Projects and deadlines move fast, and often teams cannot wait for UX researchers to write lengthy, thoughtful research reports.
This time crunch has forced UX researchers to think of new or more creative ways to get findings quickly into the hands of those who need them.
Is there still value in creating a UX research report today—even after the activation team already has the results? Absolutely!
It’s useful to document research findings in a well-written deliverable for at least 3 critical reasons…
- Teams, leaders, and researchers change: Documenting the findings ensures the knowledge lives on and research studies aren’t unnecessarily repeated, which wastes time and money.
- Researcher Accountability: A written report holds the researcher accountable to their findings, ensuring the research is reliable, valid, and rigorous.
- Documentation: Among fast-paced teams, memories will quickly fade about the details of each study conducted over the past year. Having everything documented and organized in one place—sample sizes, dates, methods, findings, etc.—makes it much easier to put together a “year in review” and celebrate the team’s work!
UX Research Report Writing Tips
Here are my best tips when assembling your next research report:
Develop a clear structure
A clear and logical structure will help stakeholders follow the research narrative and keep them engaged. Yes, even research reports should have impeccable usability! Omit all jargon. Use consistent and information-rich headings, subheadings, and bullet points.

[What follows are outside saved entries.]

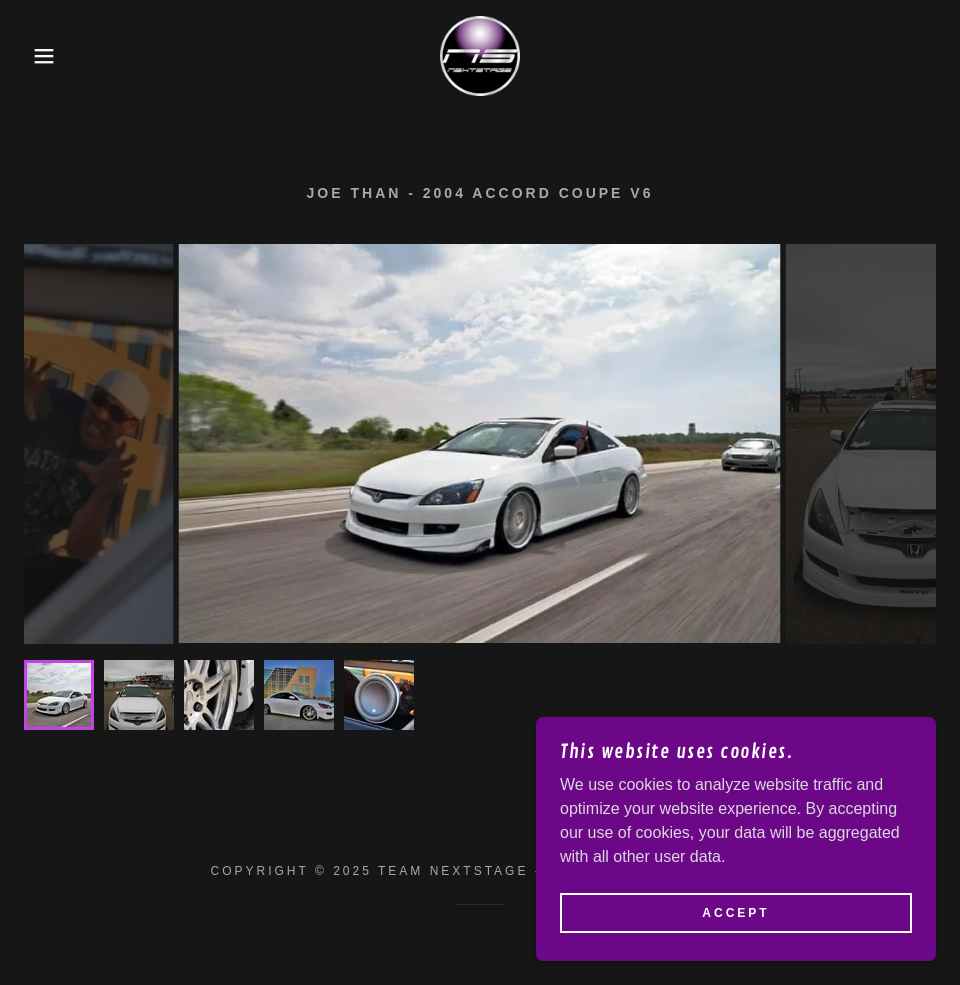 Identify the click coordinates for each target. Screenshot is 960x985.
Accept (735, 913)
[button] (48, 56)
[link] (480, 56) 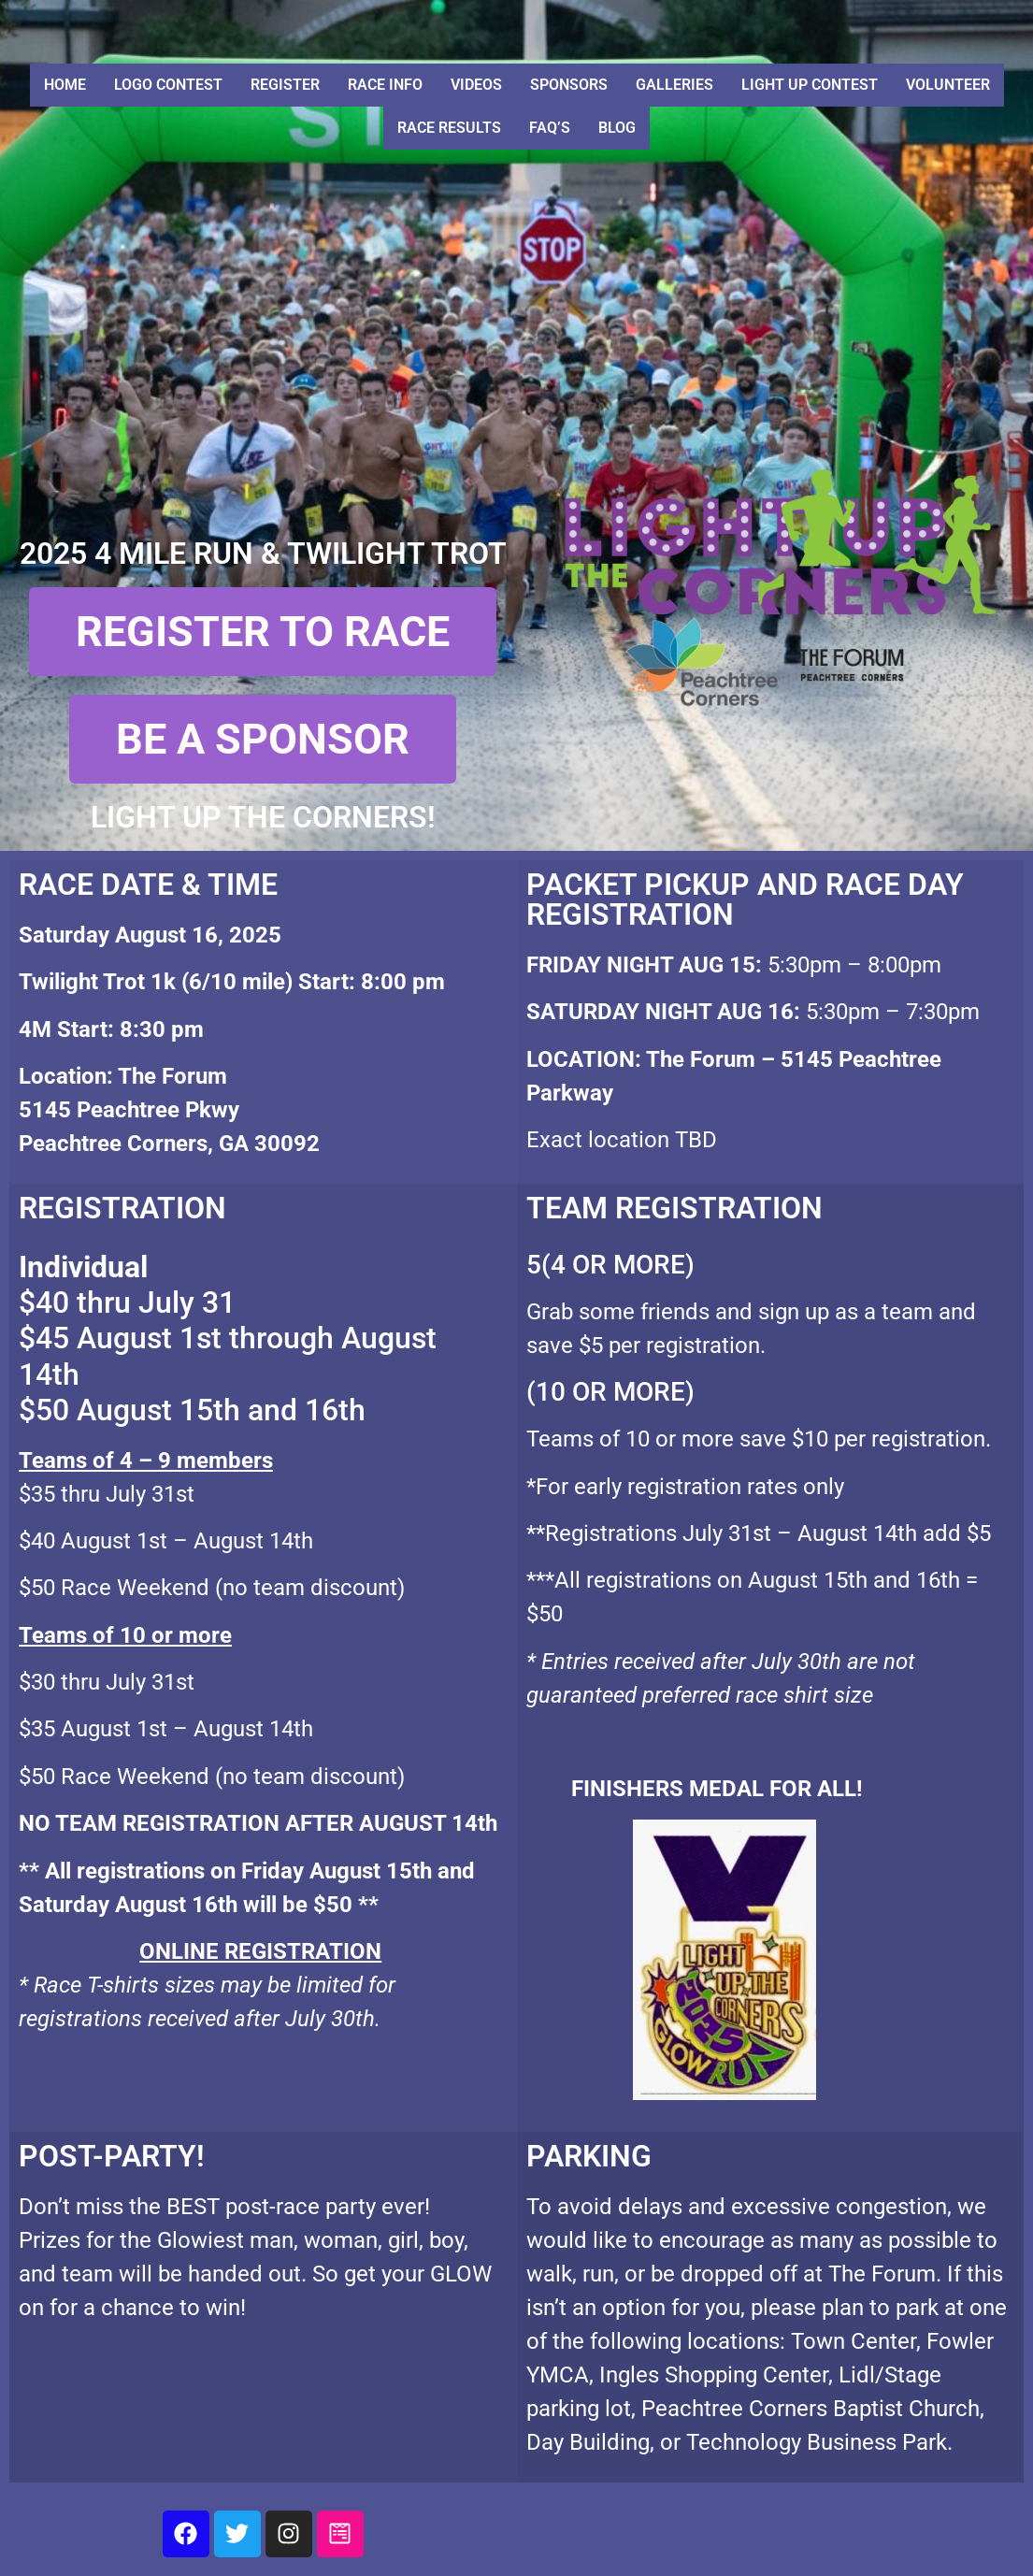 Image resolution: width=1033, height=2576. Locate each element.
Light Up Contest (809, 85)
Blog (617, 128)
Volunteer (948, 85)
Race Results (449, 128)
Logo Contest (168, 85)
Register (285, 85)
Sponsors (569, 85)
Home (65, 85)
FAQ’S (549, 128)
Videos (476, 85)
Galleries (674, 85)
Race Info (385, 85) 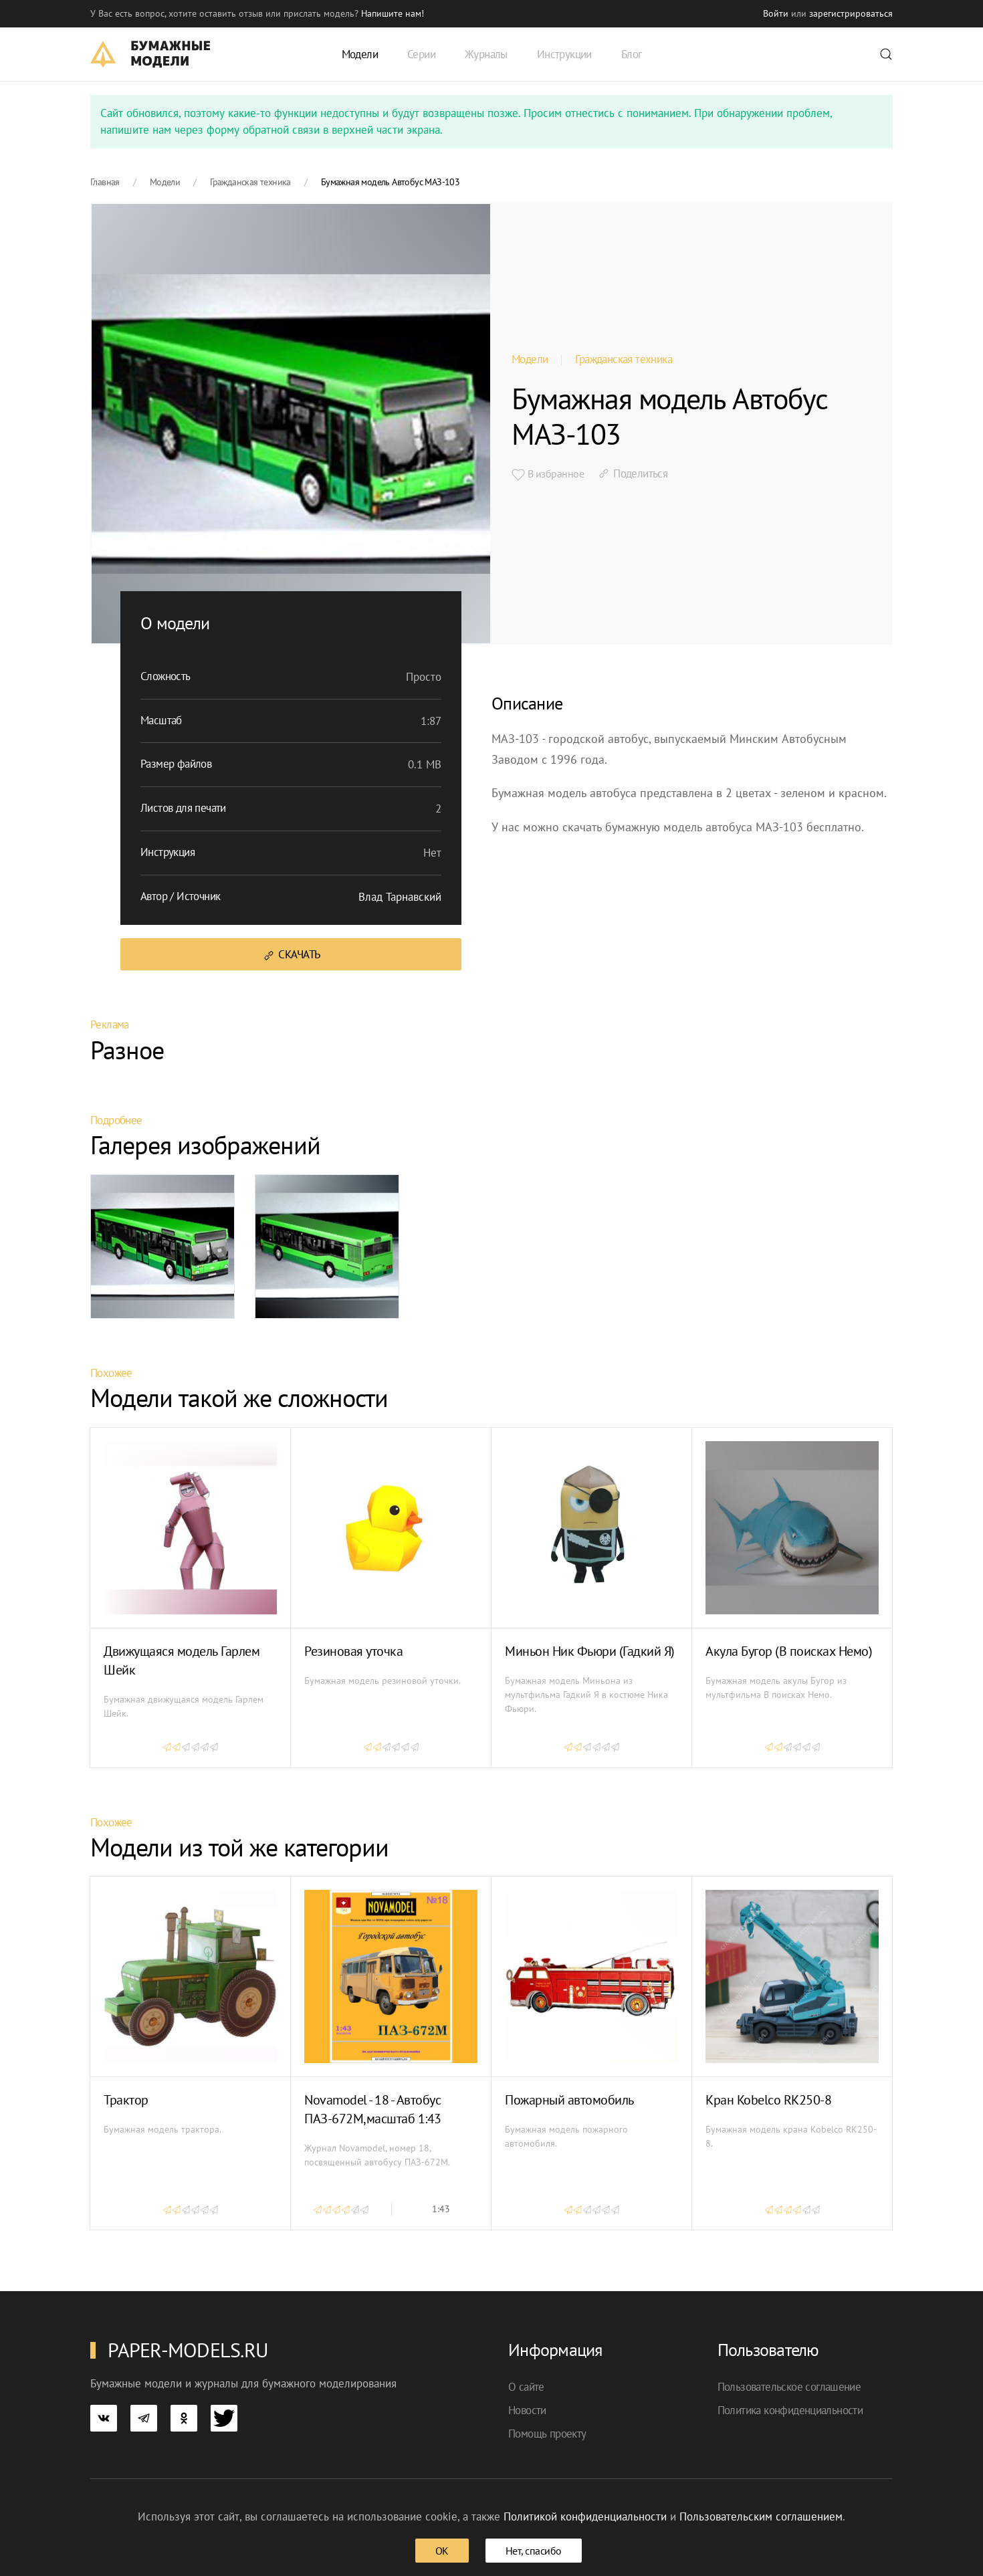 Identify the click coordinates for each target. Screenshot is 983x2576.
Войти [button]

Be sure to bring along those who aren’t close to the research by starting with the big picture, and then zooming into the specifics.
Tip: I learned early on in my research career that most executives want all key findings summarized onto a single page—and at the top of the report.
Use storytelling techniques
Storytelling hooks stakeholders and makes the findings significantly more memorable. Include user stories or anecdotes that illustrate key points and create an emotional connection to the data.
For example, you might tell a journey-based story that brings stakeholders along the emotional highs and lows as a user completed each task on their journey.
“Data doesn’t speak for itself, it needs a storyteller.”
Nancy Duarte (communication specialist)
Use visuals
Skip the stock images, and instead create your own visualizations to convey ideas. These might include flow charts, simple journey maps or storyboards, Venn diagrams, decision trees, matrices, low-fidelity wireframes, etc.
Use analogies and metaphors to illustrate key concepts or findings.
Remember, insights don’t come from bar charts, pie charts, or trend reports. Insights are powered by humans who add context and draw meaningful connections.
Incorporate real user quotes
Include quotes from real users to add a human touch and reinforce the research findings. Use quotes that are representative or particularly eloquent or provocative.
Additionally, I like to use Reduct to make research highlight reels. It’s incredibly powerful to show multiple 5-second clips in a row of the same usability task failing over and over and over.
Make recommendations actionable
Ensure your recommendations are directly relevant to the findings, specific, actionable, and—if possible—take budget or technical limitations into consideration.
Alternatively, you may consider including “thought starters” as a way to leave behind your point of view—but without overt recommendations.
Include the full research plan
Ensure that research teams who come after you have everything they need to know about the research objectives, methodology, sampling method, incentives, known biases, etc.
Avoid having the validity of your research findings called into question because another researcher is skeptical of the research design.
For more tips crafting a stellar research report, I highly recommend Nancy Duarte’s book “DataStory: Explain data and inspire action through story.”